Die Arbeitsgelegenheiten müssen im „öffentlichen Interesse“ liegen. Sie müssen zudem „zusätzlich“ sein, d. h. sie dürfen den Wettbewerb nicht verzerren und keine regulären Beschäftigungsverhältnisse verdrängen. Arbeitsgelegenheiten stellen damit grundsätzlich keine Gefährdung bestehender Arbeitsverhältnisse dar und eine Wettbewerbsverzerrung wird weitgehend vermieden. Die Arbeitsgelegenheiten sollen bei Institutionen akquiriert werden, zu deren Aufgaben zusätzliche, gemeinnützige Arbeit gehören. In Betracht kommen insbesondere Kommunen, Vereine und soziale Einrichtungen.

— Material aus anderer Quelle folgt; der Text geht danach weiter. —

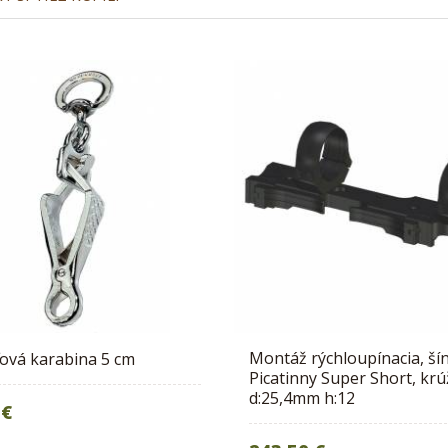
Montáž rýchloupínacia, ší
ťová karabina 5 cm
Picatinny Super Short, kr
d:25,4mm h:12
 €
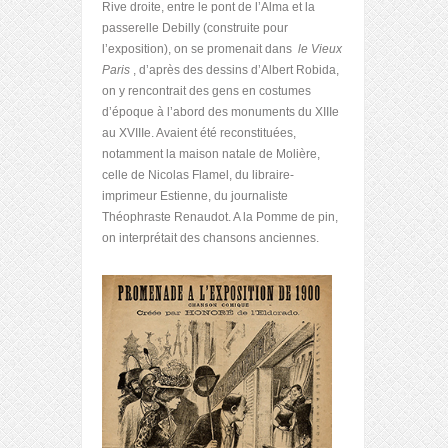
Rive droite, entre le pont de l’Alma et la
passerelle Debilly (construite pour
l’exposition), on se promenait dans
le Vieux
Paris
, d’après des dessins d’Albert Robida,
on y rencontrait des gens en costumes
d’époque à l’abord des monuments du XIIIe
au XVIIIe. Avaient été reconstituées,
notamment la maison natale de Molière,
celle de Nicolas Flamel, du libraire-
imprimeur Estienne, du journaliste
Théophraste Renaudot. A la Pomme de pin,
on interprétait des chansons anciennes.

Die Tätigkeitsfelder umfassen im wesentlichen Bereiche, in denen schon heute durch Zivildienstleistende gemeinnützige Arbeit erbracht wird. Das Spektrum möglicher Einsatzfelder ist weit. In Betracht kommen Beschäftigungen insbesondere in folgenden Tätigkeitsbereichen:
- Arbeit für Kinder und Jugendliche
- Arbeit für kranke Menschen
- Arbeit für ältere Menschen
- Arbeit für Menschen in Armut
- Arbeit für Tiere in Not
- Arbeit für das Viertel/den Stadtteil
Die möglichen Tätigkeiten innerhalb des jeweiligen Beschäftigungssegments sind vielfältig. Eine Übersicht steht zum Download bereit.

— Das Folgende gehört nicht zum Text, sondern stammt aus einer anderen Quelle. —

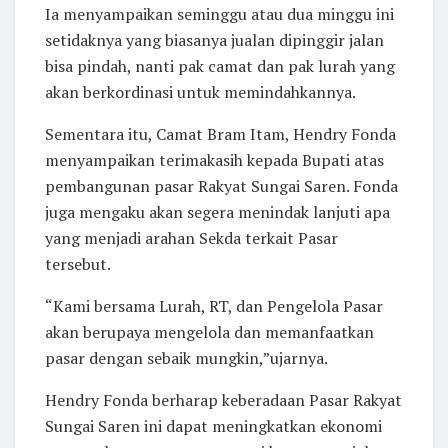
Ia menyampaikan seminggu atau dua minggu ini
setidaknya yang biasanya jualan dipinggir jalan
bisa pindah, nanti pak camat dan pak lurah yang
akan berkordinasi untuk memindahkannya.
Sementara itu, Camat Bram Itam, Hendry Fonda
menyampaikan terimakasih kepada Bupati atas
pembangunan pasar Rakyat Sungai Saren. Fonda
juga mengaku akan segera menindak lanjuti apa
yang menjadi arahan Sekda terkait Pasar
tersebut.
“Kami bersama Lurah, RT, dan Pengelola Pasar
akan berupaya mengelola dan memanfaatkan
pasar dengan sebaik mungkin,”ujarnya.
Hendry Fonda berharap keberadaan Pasar Rakyat
Sungai Saren ini dapat meningkatkan ekonomi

Werden die Arbeitsgelegenheiten nicht als Arbeitsbeschaffungsmaßnahme eingerichtet, so ist den erwerbsfähigen Hilfebedürftigen zusätzlich zum Arbeitslosengeld II eine angemessene Entschädigung für die Mehraufwendungen im Zusammenhang mit der Arbeitsgelegenheit
(z. B. für Fahrtkosten) zu zahlen (§ 16d SGB II). Der Hilfebedürftige erhält somit zum einen sein Arbeitslosengeld II weiter, zum anderen im Rhein-Kreis Neuss zusätzlich eine Mehraufwandsentschädigung in Höhe von 1,50 € je Stunde. Die Mehraufwandsentschädigung wird nicht auf den bestehenden Leistungsbezug angerechnet.

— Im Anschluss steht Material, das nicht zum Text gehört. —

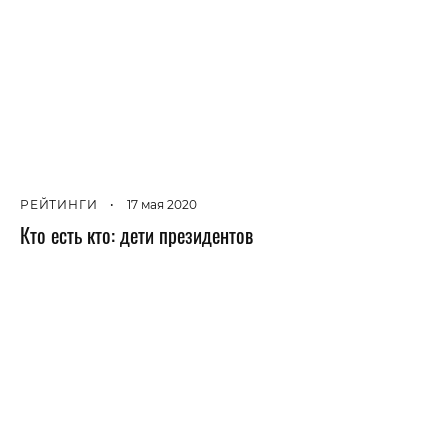
РЕЙТИНГИ
•
17 мая 2020
Кто есть кто: дети президентов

Die Dauer der Arbeitsgelegenheit beträgt in der Regel neun Monate. Eine Verlängerung ist grundsätzlich nicht möglich. Die wöchentliche Arbeitszeit beträgt maximal 30 Stunden. Ggf. sind in der Arbeitszeit Beratungsgespräche und/oder Qualifizierung (6 oder 12 Stunden) enthalten.

Bei Arbeitsgelegenheiten handelt es sich um nicht versicherungspflichtige Beschäftigungen in einem Sozialrechtsverhältnis. Es wird somit kein Arbeitsvertrag zwischen dem Anbieter der Stelle und dem Arbeitsuchenden geschlossen.